= Exercise description =
Say how many lines of the records include the string "Borussia". Nothing else belongs in the answer.

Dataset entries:
---*---
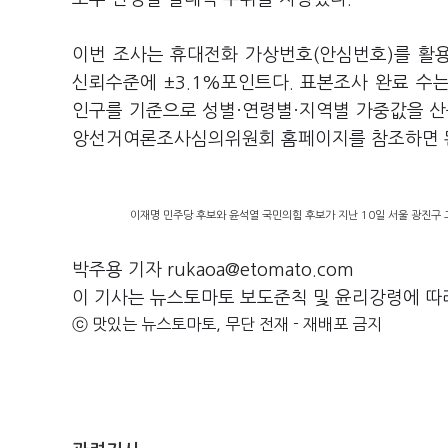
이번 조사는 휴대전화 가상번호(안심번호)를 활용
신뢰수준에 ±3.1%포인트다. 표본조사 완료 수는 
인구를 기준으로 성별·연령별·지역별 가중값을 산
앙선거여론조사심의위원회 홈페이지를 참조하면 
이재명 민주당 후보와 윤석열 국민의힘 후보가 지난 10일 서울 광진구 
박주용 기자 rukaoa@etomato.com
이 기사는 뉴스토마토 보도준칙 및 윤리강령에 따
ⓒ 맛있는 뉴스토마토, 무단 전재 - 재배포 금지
---*---
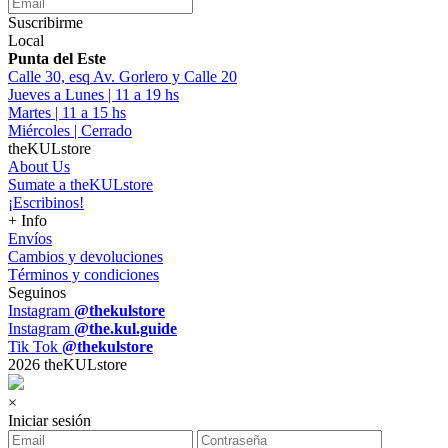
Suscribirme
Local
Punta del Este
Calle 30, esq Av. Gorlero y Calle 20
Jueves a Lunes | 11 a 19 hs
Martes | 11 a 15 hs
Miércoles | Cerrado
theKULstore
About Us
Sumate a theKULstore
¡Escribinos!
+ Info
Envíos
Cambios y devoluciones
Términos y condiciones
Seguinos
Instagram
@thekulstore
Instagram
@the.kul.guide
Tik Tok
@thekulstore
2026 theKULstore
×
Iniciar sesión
---*---
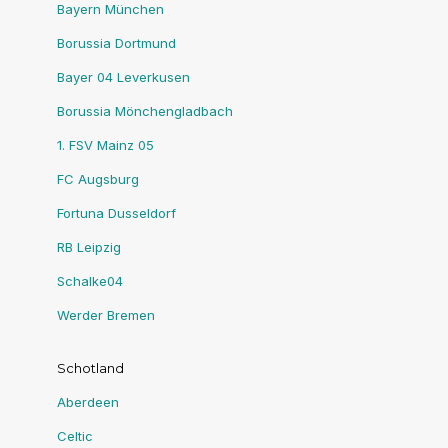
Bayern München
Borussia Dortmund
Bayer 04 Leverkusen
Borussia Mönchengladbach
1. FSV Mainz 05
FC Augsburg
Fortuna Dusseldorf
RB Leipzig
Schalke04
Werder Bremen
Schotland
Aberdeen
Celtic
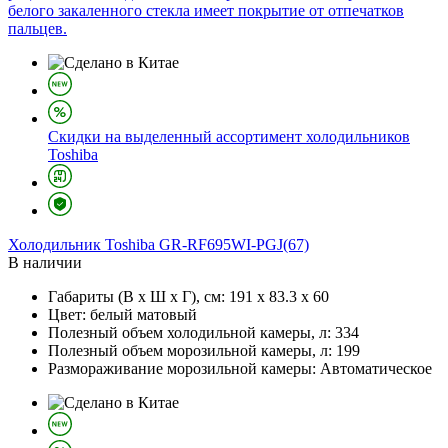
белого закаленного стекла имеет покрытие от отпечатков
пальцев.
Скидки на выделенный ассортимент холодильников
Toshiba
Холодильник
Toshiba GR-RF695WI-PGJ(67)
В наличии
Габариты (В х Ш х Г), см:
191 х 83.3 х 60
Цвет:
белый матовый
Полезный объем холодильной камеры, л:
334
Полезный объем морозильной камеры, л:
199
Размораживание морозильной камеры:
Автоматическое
---*---
= Problem solution =
2